> >

MAKI Desak Presiden Jokowi Copot Jaksa Agung ST Burhanuddin, Ada Apa?

Hukum | 29 Juli 2021, 16:20 WIB
Jaksa Agung Sanitiar Burhanuddin memberikan keterangan kepada wartawan di gedung Badan Diklat Kejaksaan RI, Jakarta, Senin (9/12/2019). (Sumber: ACHMAD NASRUDIN YAHYA/KOMPAS.com)
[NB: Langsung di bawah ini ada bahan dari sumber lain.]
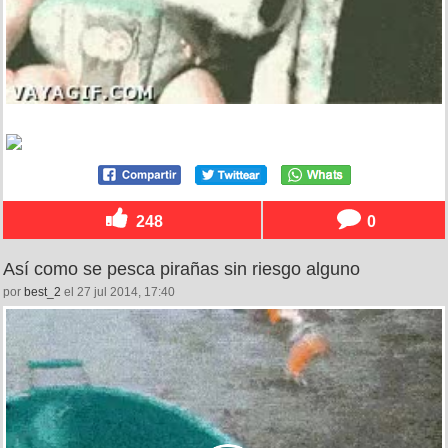
248
0
Así como se pesca pirañas sin riesgo alguno
por
best_2
el 27 jul 2014, 17:40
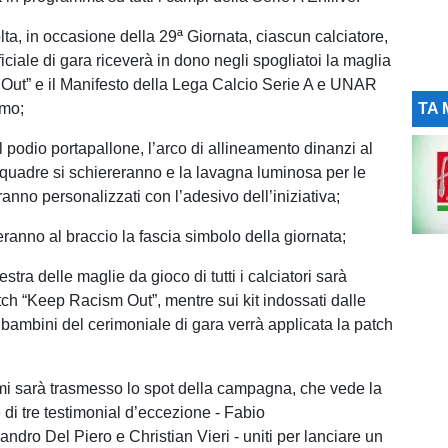
lta, in occasione della 29ª Giornata, ciascun calciatore,
ficiale di gara riceverà in dono negli spogliatoi la maglia
ut” e il Manifesto della Lega Calcio Serie A e UNAR
smo;
TA 
il podio portapallone, l’arco di allineamento dinanzi al
 squadre si schiereranno e la lavagna luminosa per le
ranno personalizzati con l’adesivo dell’iniziativa;
eranno al braccio la fascia simbolo della giornata;
stra delle maglie da gioco di tutti i calciatori sarà
tch “Keep Racism Out”, mentre sui kit indossati dalle
bambini del cerimoniale di gara verrà applicata la patch
i sarà trasmesso lo spot della campagna, che vede la
 di tre testimonial d’eccezione - Fabio
ndro Del Piero e Christian Vieri - uniti per lanciare un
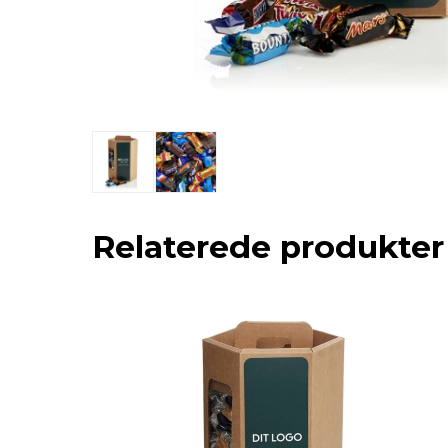
Relaterede produkter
JAKARTA, KOMPAS.TV- Masyarakat Anti Korupsi Indonesia (MAKI) mendesak Presiden Joko Widodo untuk mencopot ST Burhanuddin sebagai Jaksa Agung.

Pasalnya, sikap ST Burhanuddin dalam merespons vonis rendah Pinangki Sirna Malasari tidak memenuhi rasa keadilan.

Demikian Koordinator MAKI Boyamin Saiman menyampaikan kepada Kompas.tv, Kamis (29/7/2021).

“Presiden, ya mau ndak mau saya minta untuk mencopot Jaksa Agung karena tidak memenuhi rasa keadilan masyarakat,” ujar Boyamin. 

Dalam keterangannya, Boyamin mengaku dirinya sudah melaporkan perihal sikap Jaksa Agung ST Burhanuddin yang terkesan enggan melakukan kasasi untuk putusan Pinangki kepada Presiden Joko Widodo (Jokowi).

Lantaran, kata Boyamin, hingga saat ini Jaksa Agung ST Burhanuddin tidak juga memberikan pendapatnya terkait kasasi atas vonis Pinangki Sirna Malasari.

Baca Juga: MAKI Tuding Jaksa Agung ST Burhanuddin di Balik Rendahnya Vonis Pinangki

“Sudah saya laporkan kepada presiden untuk memerintahkan Jaksa Agung untuk mengajukan kasasi, tapi nyatanya tidak kasasi,” ujar Boyamin.

Boyamin menuturkan, respons Kejaksaan Agung terhadap putusan hukum Pinangki Sirna Malasari hanya disampaikan oleh Kajari Jakarta Pusat.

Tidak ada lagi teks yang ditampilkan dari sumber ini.